A full $17 million of that $22 million came from one anonymous donor.

“The Judicial Crisis Network (JCN), a Washington, D.C.-based nonprofit, pledged to spend as much as $10 million to ensure Kavanaugh’s confirmation — the same amount that it spent to help confirm Justice Neil Gorsuch in 2017,” Anna Massoglia and Andrew Perez at OpenSecrets reveal in their report Friday.

“JCN has close ties to Trump’s judicial adviser Leonard Leo, a longtime executive at the Federalist Society, the influential conservative and libertarian lawyers network based in Washington, D.C.”

If you’re not familiar with the Judicial Crisis Network, here’s one of their ads you may have seen on TV in the run up to the Kavanaugh confirmation vote:

 

Here’s where it gets even more disturbing.
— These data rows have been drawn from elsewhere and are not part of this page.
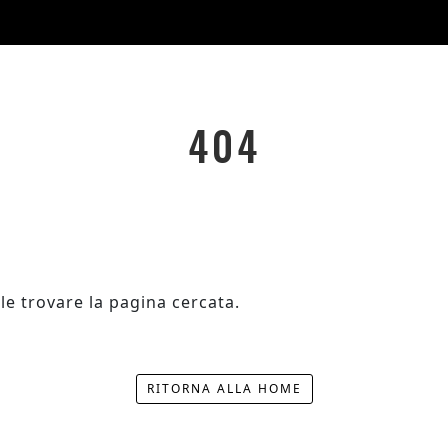
404
le trovare la pagina cercata.
RITORNA ALLA HOME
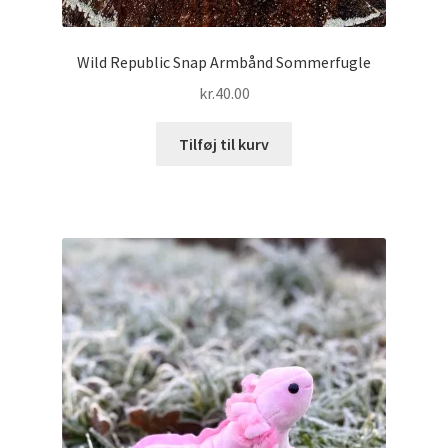
Wild Republic Snap Armbånd Sommerfugle
kr.
40.00
Tilføj til kurv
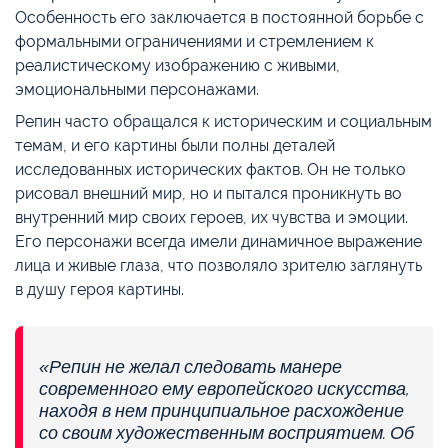
Особенность его заключается в постоянной борьбе с
формальными ограничениями и стремлением к
реалистическому изображению с живыми,
эмоциональными персонажами.
Репин часто обращался к историческим и социальным
темам, и его картины были полны деталей
исследованных исторических фактов. Он не только
рисовал внешний мир, но и пытался проникнуть во
внутренний мир своих героев, их чувства и эмоции.
Его персонажи всегда имели динамичное выражение
лица и живые глаза, что позволяло зрителю заглянуть
в душу героя картины.
«Репин не желал следовать манере
современного ему европейского искусства,
находя в нем принципиальное расхождение
со своим художественным восприятием. Об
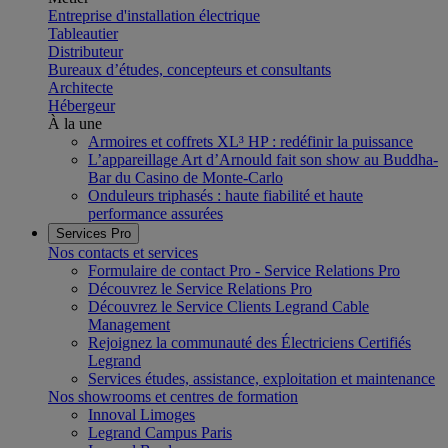
Entreprise d'installation électrique
Tableautier
Distributeur
Bureaux d’études, concepteurs et consultants
Architecte
Hébergeur
À la une
Armoires et coffrets XL³ HP : redéfinir la puissance
L’appareillage Art d’Arnould fait son show au Buddha-
Bar du Casino de Monte-Carlo
Onduleurs triphasés : haute fiabilité et haute
performance assurées
Services Pro
Nos contacts et services
Formulaire de contact Pro - Service Relations Pro
Découvrez le Service Relations Pro
Découvrez le Service Clients Legrand Cable
Management
Rejoignez la communauté des Électriciens Certifiés
Legrand
Services études, assistance, exploitation et maintenance
Nos showrooms et centres de formation
Innoval Limoges
Legrand Campus Paris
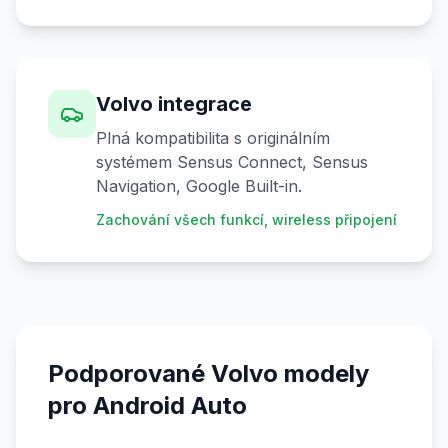
Volvo integrace
Plná kompatibilita s originálním
systémem Sensus Connect, Sensus
Navigation, Google Built-in.
Zachování všech funkcí, wireless připojení
Podporované Volvo modely
pro Android Auto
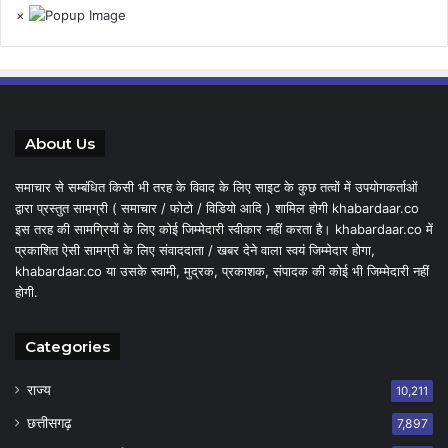
×
About Us
समाचार से सम्बंधित किसी भी तरह के विवाद के लिए साइट के कुछ तत्वों में उपयोगकर्ताओं
द्वारा प्रस्तुत सामग्री ( समाचार / फोटो / विडियो आदि ) शामिल होगी khabardaar.co
इस तरह की सामग्रियों के लिए कोई जिम्मेदारी स्वीकार नहीं करता है। khabardaar.co में
प्रकाशित ऐसी सामग्री के लिए संवाददाता / खबर देने वाला स्वयं जिम्मेदार होगा,
khabardaar.co या उसके स्वामी, मुद्रक, प्रकाशक, संपादक की कोई भी जिम्मेदारी नहीं
होगी.
Categories
राज्य
10,211
छत्तीसगढ़
7,897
“The bulk of JCN’s funding has typically come from the Wellspring Committee, another secretive nonprofit run by operatives who wear multiple hats in a larger network of opaque groups.”

That “larger network of opaque groups” links to another OpenSecrets report: “New clues link $1 million Trump inauguration mystery money to secretive ‘dark money’ network.”

OpenSecrets adds, “Wellspring has continued to send massive annual endowments to JCN since the group launched in 2005. JCN, in turn, has continued to pour tens of millions of dollars into every subsequent Supreme Court nomination fight and working to reshape the judiciary. Wellspring reported donating almost $15 million to JCN in 2017, on top of $23.5 million in 2016. Neither organization discloses the sources of its funds.”